Dictionary of Wisconsin History
Search Results for: Keyword: 'weber'
Term: Ohl, Henry Jr. 1873 - 1940
Definition: labor leader, politician, b. Milwaukee. In 1886 he began to learn the printer's trade in newspaper composing rooms and job shops. In 1901 he joined Typographical Union No. 23, and rose rapidly in union affairs during the years from 1903 to 1909. In 1914 he became an A.F. of L. and Wisconsin State Federation of Labor organizer, and in 1915 was made a member of the Wisconsin State Federation of Labor executive board. Ohl succeeded Frank J. Weber (q.v.) as W.S.F.L. head in 1917 and, under various titles, continued to head this organization until his death (general organizer, 1917-1923; president, 1923-1940).
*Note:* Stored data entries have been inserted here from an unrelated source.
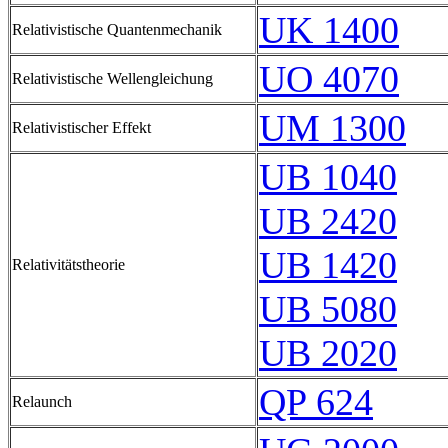
UK 1400
Relativistische Quantenmechanik
UO 4070
Relativistische Wellengleichung
UM 1300
Relativistischer Effekt
UB 1040
UB 2420
UB 1420
Relativitätstheorie
UB 5080
UB 2020
QP 624
Relaunch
With the W.S.F.L. secretary-treasurer, John J. Handley (q.v.), he lobbied for labor's program in the state legislature at Madison, and was a vigorous advocate of popular education, especially vocational training. From 1935 to 1940 he was labor member of the Federal Board of Vocational Education. He also promoted workers' schools, especially the Milwaukee Labor College (1921-1935), and the Univ. of Wisconsin's worker program (1927-1940). During the depression of the early 1930's, Ohl advocated broad state and federal action; he was a member of the Wisconsin Advisory Board on Unemployment Compensation (1931-1935) and President Roosevelt's Advisory Council on Economic Security (1934-1935). Originally a Socialist, Ohl served as deputy city clerk (1910-1912) for Milwaukee's Mayor Emil Seidel (q.v.), and was state assemblyman (1917-1918). During the early 1920's he was active in the Conference for Progressive Political Action, and in 1935, with Handley, helped muster labor support to form the Farmer-Labor-Progressive Federation within the state's Progressive party. He completely renounced his nominal Socialist affiliation in 1937 when that party endorsed the rival C.I.O. union organization. Who Was Who in Amer. (1943); Milwaukee Evening Post, Oct. 17, 1940; Wis. Blue Book (1917).